3.26 In haar- hiervoor gedeeltelijk aangehaalde - brief aan Faimer van 29 september 2008 heeft de minister medegedeeld dat zij het openbaar ministerie zal verzoeken een strafrechtelijk onderzoek te starten naar de verdenking van fraude door CMU. Nu de feitelijke grondslag voor deze mededeling is gelegen in het vaststaande feit dat meergenoemde stukken zijn vervalst en de inhoud daarvan rechtsreeks de belangen van CMU raken, is de mededeling van de minister aan Faimer dat zij onderzoek wenst naar de verdenking van fraude door CMU niet onrechtmatig.
3.27 Mitsdien dient ook het onderdeel van de vordering dat strekt tot rectificatie te worden afgewezen.
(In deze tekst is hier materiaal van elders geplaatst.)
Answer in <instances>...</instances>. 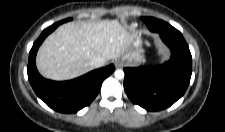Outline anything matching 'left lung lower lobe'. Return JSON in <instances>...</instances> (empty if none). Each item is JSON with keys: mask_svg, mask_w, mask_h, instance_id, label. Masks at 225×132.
<instances>
[{"mask_svg": "<svg viewBox=\"0 0 225 132\" xmlns=\"http://www.w3.org/2000/svg\"><path fill=\"white\" fill-rule=\"evenodd\" d=\"M150 31L159 33L172 54L154 67L125 68L124 90L130 100L147 111L165 109L185 93L192 74V56L182 34L170 24L145 17Z\"/></svg>", "mask_w": 225, "mask_h": 132, "instance_id": "1", "label": "left lung lower lobe"}]
</instances>
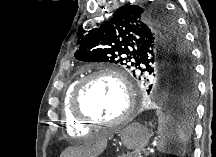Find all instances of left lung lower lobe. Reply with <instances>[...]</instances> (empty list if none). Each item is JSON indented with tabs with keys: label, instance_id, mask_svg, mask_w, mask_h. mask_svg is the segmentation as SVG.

3.28 Derhalve dient te worden beslist als volgt.
4. De kosten
CMU dient als de in het ongelijk gestelde partij in de kosten van deze procedure, voor zover aan de zijde van het Land gevallen, te worden verwezen.
5. De beslissing
Het gerecht:
- wijst de vordering af;
- veroordeelt CMU in de kosten van deze procedure, voor zover aan de zijde van het Land gevallen en tot op heden begroot op NAf 2.000,- voor slaris gemachtigde.
Dit vonnis is gewezen door mr. F.G.P.M. Spreuwenberg en in aanwezigheid van de griffier in het openbaar uitgesproken op 25 november 2009.